The results suggest that on average, ask HN posts receive more comments than show HN posts. The difference may be due to the inequality of the number of posts between ask HN posts and show HN posts. It is also worth mentioning that there is no distinguishable topic in which the posts may receive more comments.

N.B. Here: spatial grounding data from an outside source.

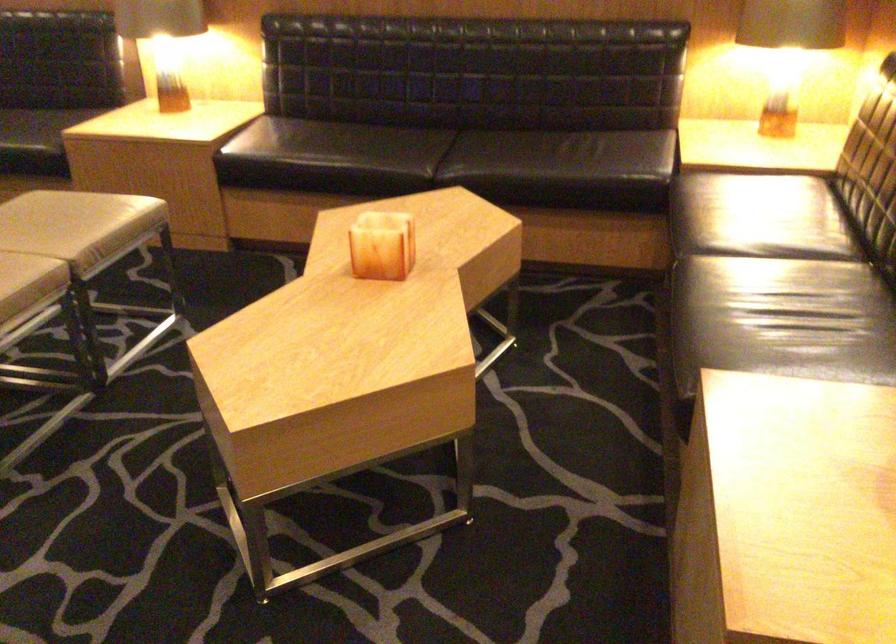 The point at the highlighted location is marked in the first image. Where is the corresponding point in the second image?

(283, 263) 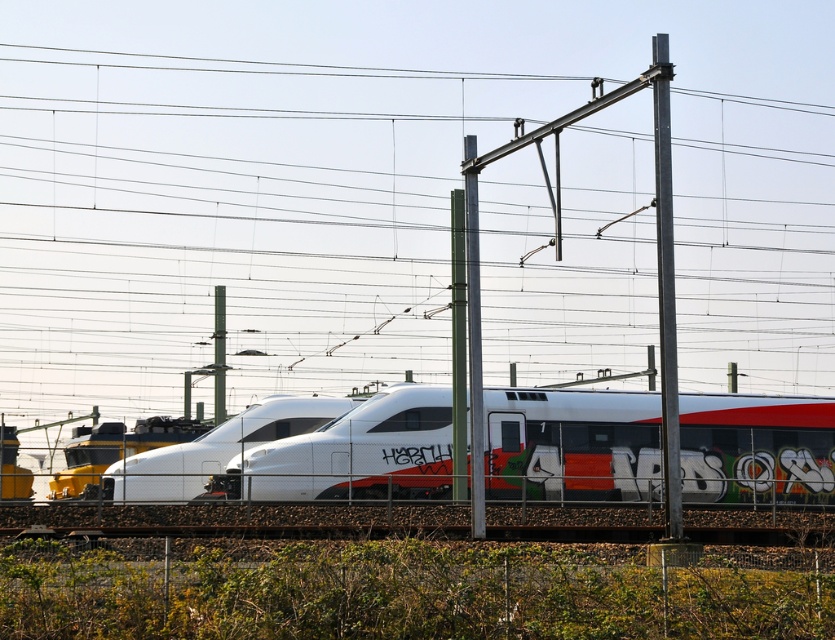 Question: Among these points, which one is farthest from the camera?

Choices:
 (A) (464, 344)
 (B) (479, 403)
 (C) (677, 476)

Answer: (A)

Question: Does metallic gray pole at center have a lesser width compared to metallic pole at center?

Choices:
 (A) yes
 (B) no

Answer: (B)

Question: Which of the following is the farthest from the observer?

Choices:
 (A) metallic gray pole at center-right
 (B) metallic pole at center
 (C) white matte train at center

Answer: (C)

Question: Can you confirm if metallic gray pole at center-right is positioned to the right of metallic gray pole at center?

Choices:
 (A) no
 (B) yes

Answer: (B)

Question: Which object is the farthest from the white matte train at center?

Choices:
 (A) metallic gray pole at center-right
 (B) metallic gray pole at center

Answer: (A)

Question: In this image, where is metallic gray pole at center-right located relative to metallic pole at center?

Choices:
 (A) left
 (B) right

Answer: (B) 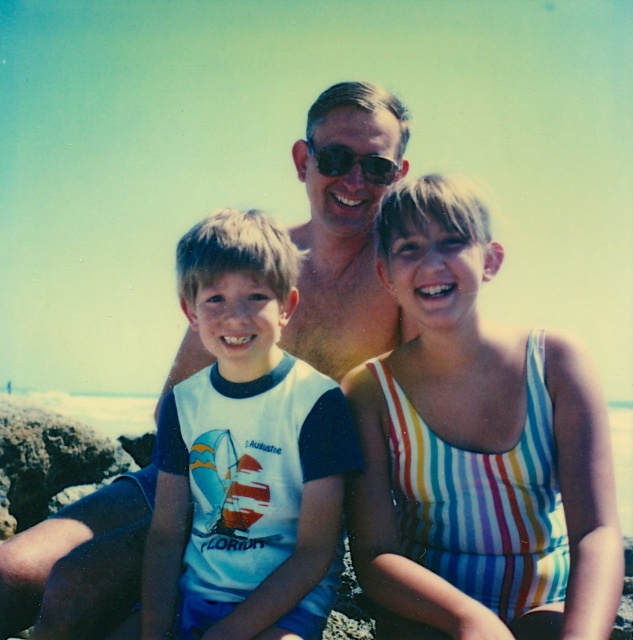 Does white matte t-shirt at center have a lesser height compared to black plastic sunglasses at center?

No, white matte t-shirt at center is not shorter than black plastic sunglasses at center.

At what (x,y) coordinates should I click in order to perform the action: click on white matte t-shirt at center. Please return your answer as a coordinate pair (x, y). This screenshot has width=633, height=640. Looking at the image, I should click on (244, 452).

Between point (272, 392) and point (399, 170), which one is positioned in front?

Point (272, 392) is more forward.

Locate an element on the screen. The height and width of the screenshot is (640, 633). white matte t-shirt at center is located at coordinates (244, 452).

Does striped fabric swimsuit at center have a lesser width compared to white matte t-shirt at center?

In fact, striped fabric swimsuit at center might be wider than white matte t-shirt at center.

Between striped fabric swimsuit at center and white matte t-shirt at center, which one is positioned higher?

striped fabric swimsuit at center is higher up.

Is point (356, 538) behind point (232, 561)?

Yes, it is behind point (232, 561).

What are the coordinates of `striped fabric swimsuit at center` in the screenshot? It's located at (477, 445).

Does striped fabric swimsuit at center have a greater width compared to black plastic sunglasses at center?

Yes, striped fabric swimsuit at center is wider than black plastic sunglasses at center.

Between point (494, 496) and point (318, 161), which one is positioned in front?

Point (494, 496) is more forward.

Where is `striped fabric swimsuit at center`? This screenshot has width=633, height=640. striped fabric swimsuit at center is located at coordinates coord(477,445). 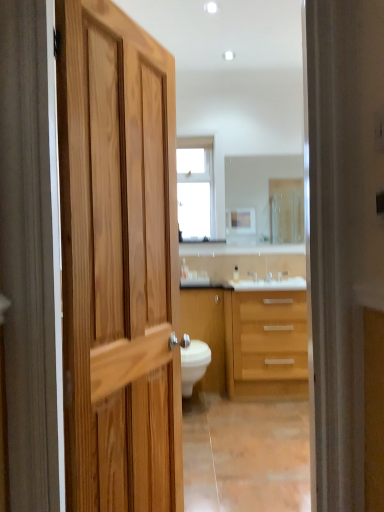 Question: Looking at their shapes, would you say matte wood cabinet at center is wider or thinner than satin nickel faucet at center?

Choices:
 (A) wide
 (B) thin

Answer: (A)

Question: Looking at the image, does matte wood cabinet at center seem bigger or smaller compared to satin nickel faucet at center?

Choices:
 (A) small
 (B) big

Answer: (B)

Question: Based on their relative distances, which object is nearer to the light wood cabinet at center?

Choices:
 (A) matte wood cabinet at center
 (B) clear glass window at upper center
 (C) satin nickel faucet at center
 (D) clear glass mirror at center

Answer: (A)

Question: Considering the real-world distances, which object is farthest from the light wood cabinet at center?

Choices:
 (A) clear glass window at upper center
 (B) clear glass mirror at center
 (C) matte wood cabinet at center
 (D) satin nickel faucet at center

Answer: (A) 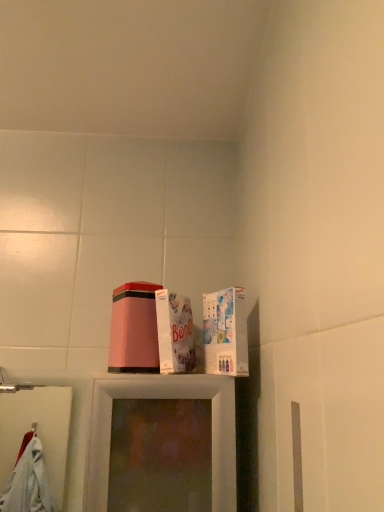 This screenshot has height=512, width=384. Describe the element at coordinates (225, 332) in the screenshot. I see `white cardboard box at upper right, the 1th box in the right-to-left sequence` at that location.

Measure the distance between white cardboard box at upper right, the 1th box in the right-to-left sequence, and camera.

white cardboard box at upper right, the 1th box in the right-to-left sequence, and camera are 34.55 inches apart.

Image resolution: width=384 pixels, height=512 pixels. In order to click on white cardboard box at upper right, the 1th box in the right-to-left sequence in this screenshot , I will do `click(225, 332)`.

In order to face white cardboard box at upper right, the 1th box in the right-to-left sequence, should I rotate leftwards or rightwards?

You should rotate right by 4.174 degrees.

Measure the distance between white cardboard box at center, which is the 1th box in left-to-right order, and camera.

The depth of white cardboard box at center, which is the 1th box in left-to-right order, is 35.33 inches.

Image resolution: width=384 pixels, height=512 pixels. Describe the element at coordinates (175, 332) in the screenshot. I see `white cardboard box at center, which is the 1th box in left-to-right order` at that location.

Locate an element on the screen. white cardboard box at center, the 2th box in the right-to-left sequence is located at coordinates (175, 332).

The image size is (384, 512). Identify the location of white cardboard box at upper right, the 1th box in the right-to-left sequence. (225, 332).

Can you confirm if white cardboard box at upper right, which is the 2th box from left to right, is positioned to the right of white cardboard box at center, the 2th box in the right-to-left sequence?

Yes, white cardboard box at upper right, which is the 2th box from left to right, is to the right of white cardboard box at center, the 2th box in the right-to-left sequence.

Considering their positions, is white cardboard box at upper right, the 1th box in the right-to-left sequence, located in front of or behind white cardboard box at center, the 2th box in the right-to-left sequence?

white cardboard box at upper right, the 1th box in the right-to-left sequence, is positioned closer to the viewer than white cardboard box at center, the 2th box in the right-to-left sequence.

Considering the points (222, 302) and (170, 320), which point is in front, point (222, 302) or point (170, 320)?

Positioned in front is point (222, 302).

From the image's perspective, is white cardboard box at upper right, the 1th box in the right-to-left sequence, on top of white cardboard box at center, which is the 1th box in left-to-right order?

Actually, white cardboard box at upper right, the 1th box in the right-to-left sequence, appears below white cardboard box at center, which is the 1th box in left-to-right order, in the image.

From a real-world perspective, between white cardboard box at upper right, which is the 2th box from left to right, and white cardboard box at center, the 2th box in the right-to-left sequence, who is vertically higher?

In real-world perspective, white cardboard box at center, the 2th box in the right-to-left sequence, is above.

Considering the relative sizes of white cardboard box at upper right, which is the 2th box from left to right, and white cardboard box at center, the 2th box in the right-to-left sequence, in the image provided, is white cardboard box at upper right, which is the 2th box from left to right, wider than white cardboard box at center, the 2th box in the right-to-left sequence,?

No, white cardboard box at upper right, which is the 2th box from left to right, is not wider than white cardboard box at center, the 2th box in the right-to-left sequence.

Does white cardboard box at upper right, which is the 2th box from left to right, have a greater height compared to white cardboard box at center, which is the 1th box in left-to-right order?

Incorrect, the height of white cardboard box at upper right, which is the 2th box from left to right, is not larger of that of white cardboard box at center, which is the 1th box in left-to-right order.

Can you confirm if white cardboard box at upper right, which is the 2th box from left to right, is bigger than white cardboard box at center, which is the 1th box in left-to-right order?

Incorrect, white cardboard box at upper right, which is the 2th box from left to right, is not larger than white cardboard box at center, which is the 1th box in left-to-right order.

Can white cardboard box at center, which is the 1th box in left-to-right order, be found inside white cardboard box at upper right, the 1th box in the right-to-left sequence?

Definitely not — white cardboard box at center, which is the 1th box in left-to-right order, is not inside white cardboard box at upper right, the 1th box in the right-to-left sequence.

Is white cardboard box at upper right, which is the 2th box from left to right, not near white cardboard box at center, which is the 1th box in left-to-right order?

That's not correct — white cardboard box at upper right, which is the 2th box from left to right, is a little close to white cardboard box at center, which is the 1th box in left-to-right order.

Consider the image. Is white cardboard box at upper right, the 1th box in the right-to-left sequence, positioned with its back to white cardboard box at center, which is the 1th box in left-to-right order?

No, white cardboard box at upper right, the 1th box in the right-to-left sequence, is not facing away from white cardboard box at center, which is the 1th box in left-to-right order.

How distant is white cardboard box at upper right, which is the 2th box from left to right, from white cardboard box at center, the 2th box in the right-to-left sequence?

A distance of 8.64 centimeters exists between white cardboard box at upper right, which is the 2th box from left to right, and white cardboard box at center, the 2th box in the right-to-left sequence.

Where is `box below the white cardboard box at center, which is the 1th box in left-to-right order (from a real-world perspective)`? The image size is (384, 512). box below the white cardboard box at center, which is the 1th box in left-to-right order (from a real-world perspective) is located at coordinates (225, 332).

Does white cardboard box at center, the 2th box in the right-to-left sequence, appear on the right side of white cardboard box at upper right, which is the 2th box from left to right?

No, white cardboard box at center, the 2th box in the right-to-left sequence, is not to the right of white cardboard box at upper right, which is the 2th box from left to right.

Considering their positions, is white cardboard box at center, which is the 1th box in left-to-right order, located in front of or behind white cardboard box at upper right, the 1th box in the right-to-left sequence?

white cardboard box at center, which is the 1th box in left-to-right order, is positioned farther from the viewer than white cardboard box at upper right, the 1th box in the right-to-left sequence.

Is point (181, 358) more distant than point (203, 303)?

No.

From the image's perspective, who appears lower, white cardboard box at center, which is the 1th box in left-to-right order, or white cardboard box at upper right, which is the 2th box from left to right?

white cardboard box at upper right, which is the 2th box from left to right.

Looking at this image, from a real-world perspective, which object rests below the other?

white cardboard box at upper right, the 1th box in the right-to-left sequence.

Considering the relative sizes of white cardboard box at center, the 2th box in the right-to-left sequence, and white cardboard box at upper right, which is the 2th box from left to right, in the image provided, is white cardboard box at center, the 2th box in the right-to-left sequence, wider than white cardboard box at upper right, which is the 2th box from left to right,?

Yes.

Does white cardboard box at center, which is the 1th box in left-to-right order, have a greater height compared to white cardboard box at upper right, which is the 2th box from left to right?

Correct, white cardboard box at center, which is the 1th box in left-to-right order, is much taller as white cardboard box at upper right, which is the 2th box from left to right.

Considering the relative sizes of white cardboard box at center, the 2th box in the right-to-left sequence, and white cardboard box at upper right, the 1th box in the right-to-left sequence, in the image provided, is white cardboard box at center, the 2th box in the right-to-left sequence, bigger than white cardboard box at upper right, the 1th box in the right-to-left sequence,?

Correct, white cardboard box at center, the 2th box in the right-to-left sequence, is larger in size than white cardboard box at upper right, the 1th box in the right-to-left sequence.

Is white cardboard box at upper right, the 1th box in the right-to-left sequence, located within white cardboard box at center, the 2th box in the right-to-left sequence?

No.

Consider the image. Are white cardboard box at center, which is the 1th box in left-to-right order, and white cardboard box at upper right, which is the 2th box from left to right, far apart?

No, white cardboard box at center, which is the 1th box in left-to-right order, is in close proximity to white cardboard box at upper right, which is the 2th box from left to right.

Is white cardboard box at center, the 2th box in the right-to-left sequence, aimed at white cardboard box at upper right, the 1th box in the right-to-left sequence?

No, white cardboard box at center, the 2th box in the right-to-left sequence, is not facing towards white cardboard box at upper right, the 1th box in the right-to-left sequence.

How many degrees apart are the facing directions of white cardboard box at center, the 2th box in the right-to-left sequence, and white cardboard box at upper right, the 1th box in the right-to-left sequence?

38.9 degrees.

Find the location of a particular element. The image size is (384, 512). box above the white cardboard box at upper right, which is the 2th box from left to right (from the image's perspective) is located at coordinates (175, 332).

You are a GUI agent. You are given a task and a screenshot of the screen. Output one action in this format:
    pyautogui.click(x=<x>, y=<y>)
    Task: Click on the box above the white cardboard box at upper right, the 1th box in the right-to-left sequence (from the image's perspective)
    
    Given the screenshot: What is the action you would take?
    pyautogui.click(x=175, y=332)

Find the location of a particular element. box that is above the white cardboard box at upper right, which is the 2th box from left to right (from a real-world perspective) is located at coordinates click(175, 332).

This is due to the fact that many people may not be concerned for other topics aside from what they are really interested in.

We will now move on to determine whether ask posts are more likely to catch the interest of users at a specific time period. 

In [78]:
import datetime as dt
result_list = []

for p in ask_posts:
    result_list.append([p[6], p[4]])
    
counts_by_hour = {}
comments_by_hour = {}

for row in result_list:
    time = row[0]
    date = dt.datetime.strptime(time, "%m/%d/%Y %H:%M")
    hour = date.strftime("%H")
    comments = int(row[1])    
    if hour in counts_by_hour:
        counts_by_hour[hour] += 1
        comments_by_hour[hour] += comments
    
    else:
        counts_by_hour[hour] = 1
        comments_by_hour[hour] = comments
        



['00', '01', '02', '03', '04', '05', '06', '07', '08', '09', '10', '11', '12', '13', '14', '15', '16', '17', '18', '19', '20', '21', '22', '23']


We will calculate the average number of comments per post for every hour of the day.

In [83]:
avg_by_hour = []
for h in counts_by_hour:
    avg_by_hour.append([h, round(comments_by_hour[h]/counts_by_hour[h],2)])
    
print(avg_by_hour)

[['09', 5.58], ['13', 14.74], ['10', 13.44], ['14', 13.23], ['16', 16.8], ['23', 7.99], ['12', 9.41], ['17', 11.46], ['15', 38.59], ['21', 16.01], ['20', 21.52], ['02', 23.81], ['18', 13.2], ['03', 7.8], ['05', 10.09], ['19', 10.8], ['01', 11.38], ['22', 6.75], ['08', 10.25], ['04', 7.17], ['00', 8.13], ['06', 9.02], ['07', 7.85], ['11', 11.05]]


In [112]:
swap_avg_by_hour = []

for r in avg_by_hour:
    swap_avg_by_hour.append([r[1],r[0]])
    
print(swap_avg_by_hour)

sorted_swap = sorted(swap_avg_by_hour, reverse = True)    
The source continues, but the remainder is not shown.